Chiavenato utiliza, em suas publicações, uma ilustração que compara a cultura organizacional à um iceberg, em que os acordos escritos e documentados são representados pela parte visível e tem fácil identificação. Já os aspectos psicológicos e sociológicos encontram-se na parte submersa, muito maior e de difícil identificação e caracterização. Esses aspectos representam e ditam aspectos como percepções, sentimentos, atitudes, valores e normas do grupo e que, por não estarem documentados e visíveis, se tornam difíceis de identificar e mudar.

Baseado no empirismo, o Scrum traz nos seus pilares os conceitos de transparência, inspeção e adaptação que, quando aplicados no dia a dia de um time, criam um ambiente favorável aos valores de compromisso, coragem, foco, abertura e respeito. Desta forma, o SM como líder que influencia e molda comportamentos e ações têm como responsabilidade desenvolver, administrar e até mesmo suprimir determinados aspectos da cultura do time, buscando o desenvolvimento dos valores descritos no Scrum Guide como forma de trazer para o dia a dia os pilares do empirismo.
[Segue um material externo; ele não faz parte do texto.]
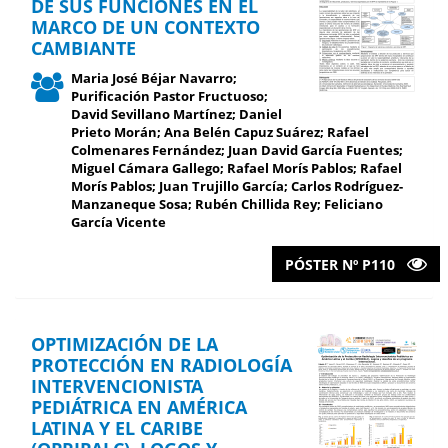
DE SUS FUNCIONES EN EL
MARCO DE UN CONTEXTO
CAMBIANTE
Maria José Béjar Navarro;
Purificación Pastor Fructuoso;
David Sevillano Martínez; Daniel
Prieto Morán; Ana Belén Capuz Suárez; Rafael
Colmenares Fernández; Juan David García Fuentes;
Miguel Cámara Gallego; Rafael Morís Pablos; Rafael
Morís Pablos; Juan Trujillo García; Carlos Rodríguez-
Manzaneque Sosa; Rubén Chillida Rey; Feliciano
García Vicente
PÓSTER Nº P110
OPTIMIZACIÓN DE LA
PROTECCIÓN EN RADIOLOGÍA
INTERVENCIONISTA
PEDIÁTRICA EN AMÉRICA
LATINA Y EL CARIBE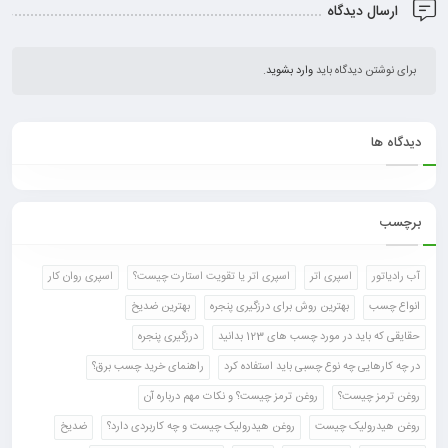
ارسال دیدگاه
برای نوشتن دیدگاه باید
وارد بشوید
.
دیدگاه ها
برچسب
آب رادیاتور
اسپری اتر
اسپری اتر یا تقویت استارت چیست؟
اسپری روان کار
انواع چسب
بهترین روش برای درزگیری پنجره
بهترین ضدیخ
حقایقی که باید در مورد چسب های 123 بدانید
درزگیری پنجره
در چه کارهایی چه نوع چسبی باید استفاده کرد
راهنمای خرید چسب برق؟
روغن ترمز چیست؟
روغن ترمز چیست؟ و نکات مهم درباره آن
روغن هیدرولیک چیست
روغن هیدرولیک چیست و چه کاربردی دارد؟
ضدیخ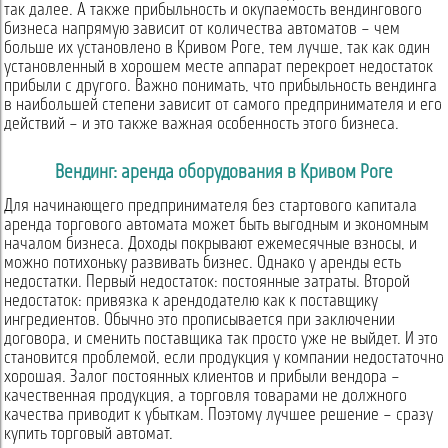
так далее. А также прибыльность и окупаемость вендингового
бизнеса напрямую зависит от количества автоматов – чем
больше их установлено в Кривом Роге, тем лучше, так как один
установленный в хорошем месте аппарат перекроет недостаток
прибыли с другого. Важно понимать, что прибыльность вендинга
в наибольшей степени зависит от самого предпринимателя и его
действий – и это также важная особенность этого бизнеса.
Вендинг: аренда оборудования в Кривом Роге
Для начинающего предпринимателя без стартового капитала
аренда торгового автомата может быть выгодным и экономным
началом бизнеса. Доходы покрывают ежемесячные взносы, и
можно потихоньку развивать бизнес. Однако у аренды есть
недостатки. Первый недостаток: постоянные затраты. Второй
недостаток: привязка к арендодателю как к поставщику
ингредиентов. Обычно это прописывается при заключении
договора, и сменить поставщика так просто уже не выйдет. И это
становится проблемой, если продукция у компании недостаточно
хорошая. Залог постоянных клиентов и прибыли вендора –
качественная продукция, а торговля товарами не должного
качества приводит к убыткам. Поэтому лучшее решение – сразу
купить торговый автомат.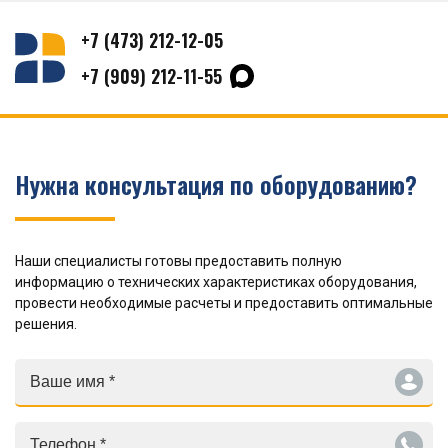
+7 (473) 212-12-05
+7 (909) 212-11-55
Нужна консультация по оборудованию?
Наши специалисты готовы предоставить полную
информацию о технических характеристиках оборудования,
провести необходимые расчеты и предоставить оптимальные
решения.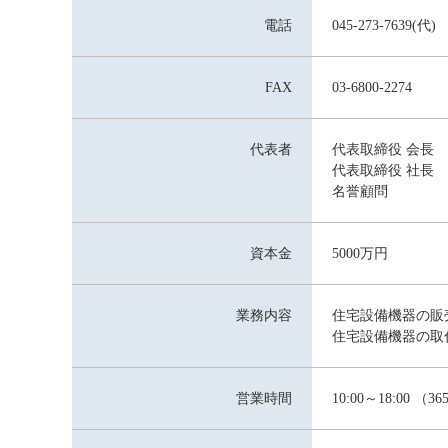
電話
045-273-7639(代)
FAX
03-6800-2274
代表者
代表取締役 会長
代表取締役 社長
名誉顧問 荻
資本金
5000万円
業務内容
住宅設備機器の販
住宅設備機器の取
営業時間
10:00～18:00 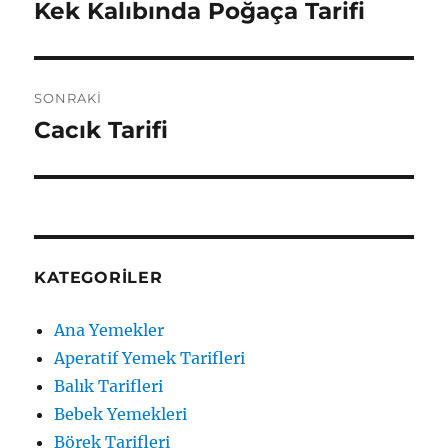
gezinmesi
Kek Kalıbında Poğaça Tarifi
Önceki
yazı:
SONRAKI
Cacık Tarifi
Sonraki
yazı:
KATEGORILER
Ana Yemekler
Aperatif Yemek Tarifleri
Balık Tarifleri
Bebek Yemekleri
Börek Tarifleri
No nosso time buscamos desenvolver canais de comunicação e utilizar ferramentas que possibilitem a cocriação e o compartilhamento de ideias. Decisões deixaram de ser tomadas para serem discutidas em grupo, o feedback passou a ser em tempo real e os objetivos se tornaram mais claros para todos. Desta forma, temos conseguido realizar entregas mais frequentes e com maior qualidade, mas com a consciência de que ainda temos um longo caminho a ser percorrido, principalmente no desenvolvimento de pessoas.

3. O SM também é Coach

Sutherland, considerado por muitos como o pai do Scrum, diz que o SM é um líder-servo, algo entre um capitão de time e um técnico. Entendo esta citação como um chamado à ação de não só guiar cerimônias e retirar impedimentos, mas também de ajudar os integrantes do time no seu desenvolvimento pessoal e profissional.

Como já disse anteriormente, um dos pilares do Scrum é a inspeção e, como SM, entendo que essa inspeção deve ser realizada não só no processo, mas também nas pessoas. O Coach é um processo em que objetivos são definidos e o trabalho em conjunto leva a definição de um caminho a ser percorrido para que o objetivo seja alcançado.

Desta forma, é papel do SM ajudar os membros do time a se concentrarem nas entregas, mas também focarem suas ações no desenvolvimento de habilidades e competências as quais estejam alinhadas com seus desejos e pretensões futuras, criando engajamento e comprometimento.

Resumindo, entendo que o papel do SM vai muito além de remover impedimentos, organizar cerimônias ou atualizar o burndown da Sprint. Para que o time realmente viva os valores do Manifesto Ágil, o SM deve assumir uma posição de liderança, criar um ambiente seguro para o desenvolvimento e liderar pelo exemplo, mostrando que também erramos, mas que buscamos sempre o aprendizado. Só que isso já é assunto para outro texto.